WHAT NEEDS TO BE DONE: The answer must be one number: how many lines in the records below contain the word "como".

Extracted page text data:
= = = = =
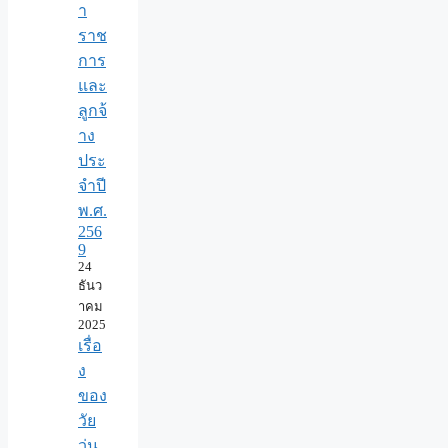
า
ราช
การ
และ
ลูกจ้
าง
ประ
จำปี
พ.ศ.​
256
9
24
ธันว
าคม
2025
เรื่อ
ง
ของ
วัย
วุ่น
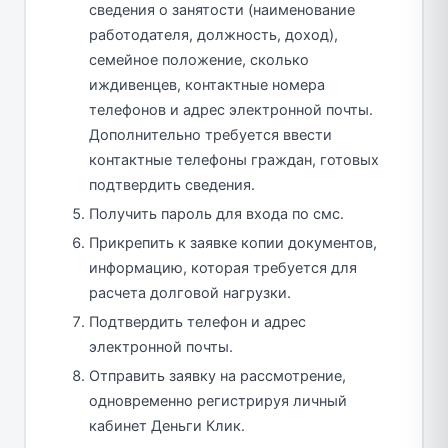
сведения о занятости (наименование
работодателя, должность, доход),
семейное положение, сколько
иждивенцев, контактные номера
телефонов и адрес электронной почты.
Дополнительно требуется ввести
контактные телефоны граждан, готовых
подтвердить сведения.
Получить пароль для входа по смс.
Прикрепить к заявке копии документов,
информацию, которая требуется для
расчета долговой нагрузки.
Подтвердить телефон и адрес
электронной почты.
Отправить заявку на рассмотрение,
одновременно регистрируя личный
кабинет Деньги Клик.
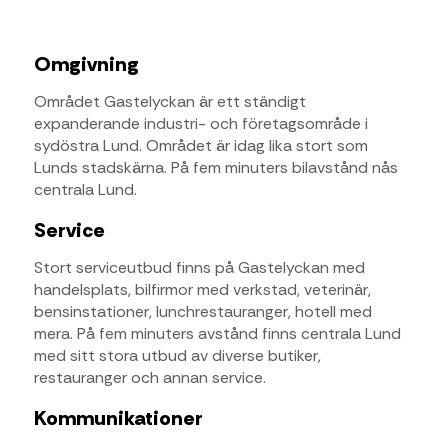
Omgivning
Området Gastelyckan är ett ständigt
expanderande industri- och företagsområde i
sydöstra Lund. Området är idag lika stort som
Lunds stadskärna. På fem minuters bilavstånd nås
centrala Lund.
Service
Stort serviceutbud finns på Gastelyckan med
handelsplats, bilfirmor med verkstad, veterinär,
bensinstationer, lunchrestauranger, hotell med
mera. På fem minuters avstånd finns centrala Lund
med sitt stora utbud av diverse butiker,
restauranger och annan service.
Kommunikationer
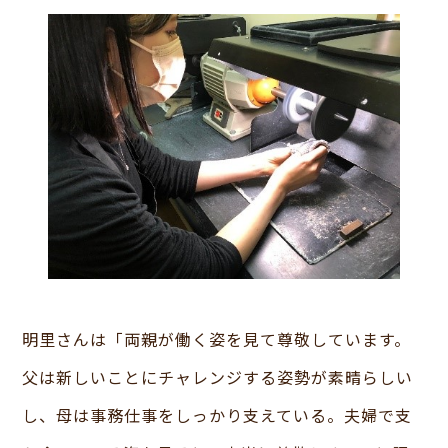
明里さんは「両親が働く姿を見て尊敬しています。
父は新しいことにチャレンジする姿勢が素晴らしい
し、母は事務仕事をしっかり支えている。夫婦で支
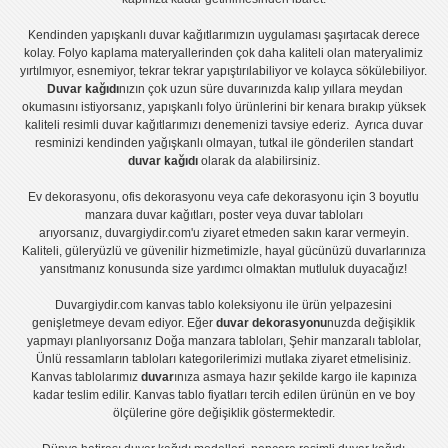
Kendinden yapışkanlı
duvar kağıtlarımızın uygulaması
şaşırtacak derece
kolay.
Folyo kaplama
materyallerinden çok daha kaliteli olan
materyalimiz
yırtılmıyor, esnemiyor, tekrar tekrar yapıştırılabiliyor ve kolayca sökülebiliyor.
Duvar kağıdı
nızın çok uzun süre duvarınızda kalıp yıllara meydan
okumasını istiyorsanız,
yapışkanlı folyo
ürünlerini bir kenara bırakıp yüksek
kaliteli
resimli duvar kağıtlarımız
ı denemenizi tavsiye ederiz. Ayrıca duvar
resminizi kendinden yağışkanlı olmayan, tutkal ile gönderilen standart
duvar kağıdı
olarak da alabilirsiniz.
Ev dekorasyonu
,
ofis dekorasyonu
veya
cafe dekorasyonu
için
3 boyutlu
manzara duvar kağıtları
,
poster
veya
duvar tabloları
arıyorsanız, duvargiydir.com'u ziyaret etmeden sakın karar vermeyin.
Kaliteli, güleryüzlü ve güvenilir hizmetimizle, hayal gücünüzü duvarlarınıza
yansıtmanız konusunda size yardımcı olmaktan mutluluk duyacağız!
Duvargiydir.com
kanvas tablo
koleksiyonu ile ürün yelpazesini
genişletmeye devam ediyor. Eğer
duvar dekorasyonu
nuzda değişiklik
yapmayı planlıyorsanız
Doğa manzara tabloları
,
Şehir manzaralı tablolar
,
Ünlü ressamların tabloları
kategorilerimizi mutlaka ziyaret etmelisiniz.
Kanvas tablolar
ımız
duvar
ınıza asmaya hazır şekilde kargo ile kapınıza
kadar teslim edilir.
Kanvas tablo fiyatları
tercih edilen ürünün en ve boy
ölçülerine göre değişiklik göstermektedir.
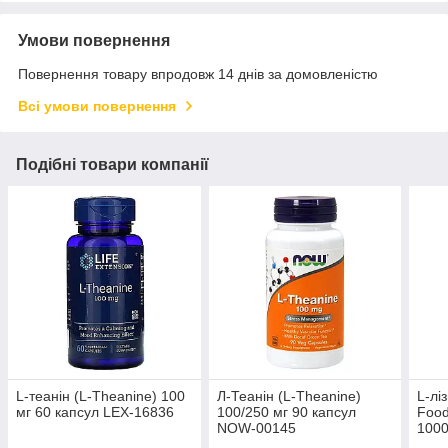
Умови повернення
Повернення товару впродовж 14 днів за домовленістю
Всі умови повернення
Подібні товари компанії
L-теанін (L-Theanine) 100
Л-Теанін (L-Theanine)
L-лі
мг 60 капсул LEX-16836
100/250 мг 90 капсул
Food
NOW-00145
1000
NOW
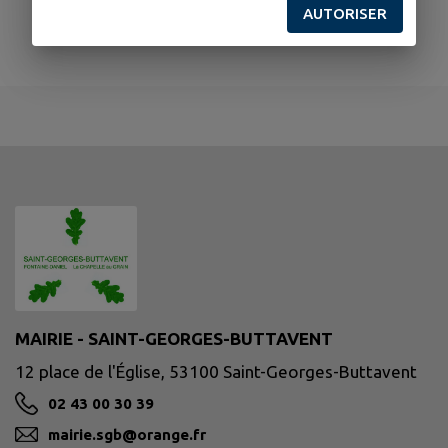
AUTORISER
MAIRIE - SAINT-GEORGES-BUTTAVENT
12 place de l'Église, 53100 Saint-Georges-Buttavent
02 43 00 30 39
mairie.sgb@orange.fr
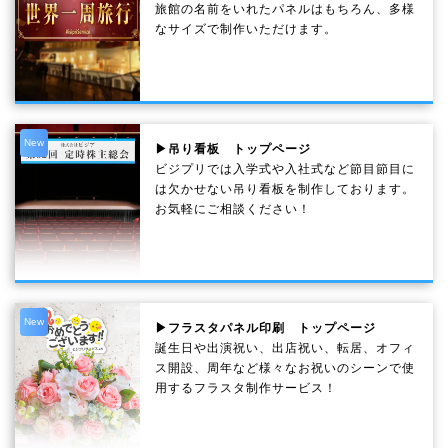
旅館の名前をいれたパネルはもちろん、多様
なサイズで制作いただけます。
New
▶吊り看板 トップページ
ビジプリでは入学式や入社式など節目節目に
は欠かせない吊り看板を制作しております。
お気軽にご相談ください！
New
▶フラスタパネル印刷 トップページ
誕生日や出演祝い、出店祝い、転居、オフィ
ス開設、周年など様々なお祝いのシーンで使
用するフラスタ制作サービス！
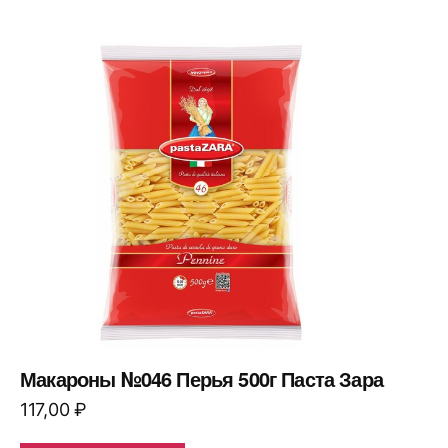
Макароны №046 Перья 500г Паста Зара
117,00
₽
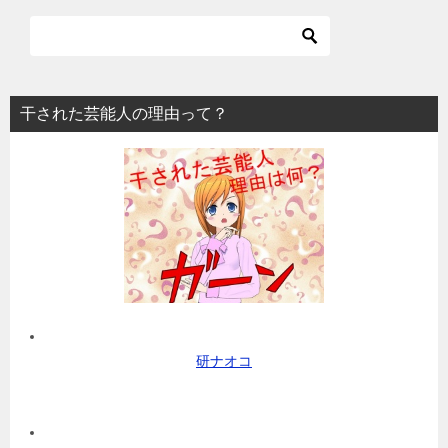
干された芸能人の理由って？
研ナオコ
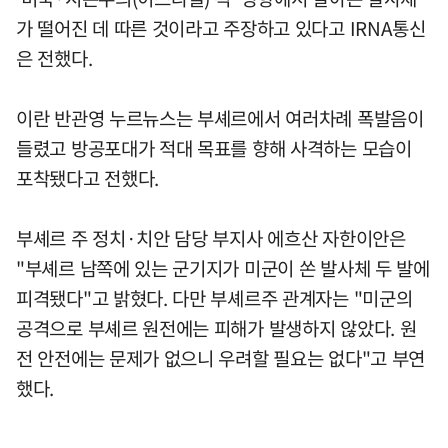
가 떨어진 데 따른 것이라고 주장하고 있다고 IRNA통신
은 전했다.
이란 반관영 누르뉴스는 부셰르에서 여러차례 폭발음이
들렸고 방공포대가 적대 목표를 향해 사격하는 모습이
포착됐다고 전했다.
부셰르 주 정치·치안 담당 부지사 에흐산 자한이안은
"부셰르 남쪽에 있는 군기지가 미군이 쏜 발사체 두 발에
피격됐다"고 밝혔다. 다만 부셰르주 관계자는 "미군의
공격으로 부셰르 원전에는 피해가 발생하지 않았다. 원
전 안전에는 문제가 없으니 우려할 필요는 없다"고 부연
했다.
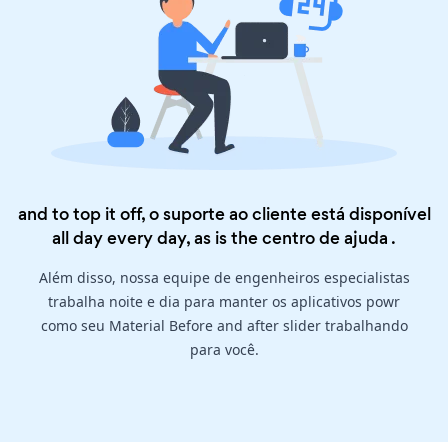
and to top it off, o suporte ao cliente está disponível
all day every day, as is the
centro de ajuda
.
Além disso, nossa equipe de engenheiros especialistas
trabalha noite e dia para manter os aplicativos powr
como seu Material Before and after slider trabalhando
para você.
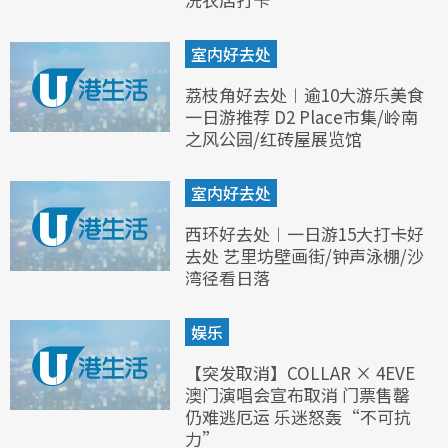
室内好去处
荔枝角好去处︱逾10大游乐美食
一日游推荐 D2 Place市集/岭南
之风公园/红砖屋展览馆
室内好去处
西环好去处︱一日游15大打卡好
去处 艺里坊壁画街/钟声泳棚/沙
湾径看日落
娱乐
【突发取消】COLLAR × 4EVE
澳门演唱会宣布取消 门票售罄
仍难逃厄运 乐迷怒轰“不可抗
力”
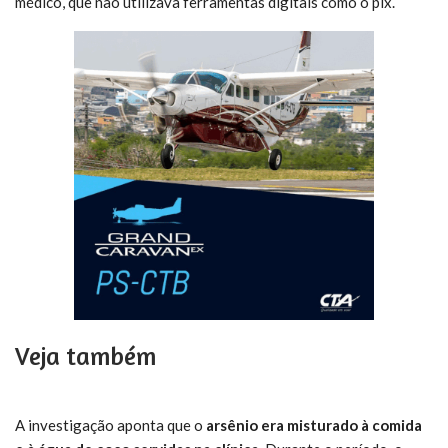
médico, que não utilizava ferramentas digitais como o pix.
Veja também
A investigação aponta que o
arsênio era misturado à comida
= = = = =
ANSWER SPACE: 2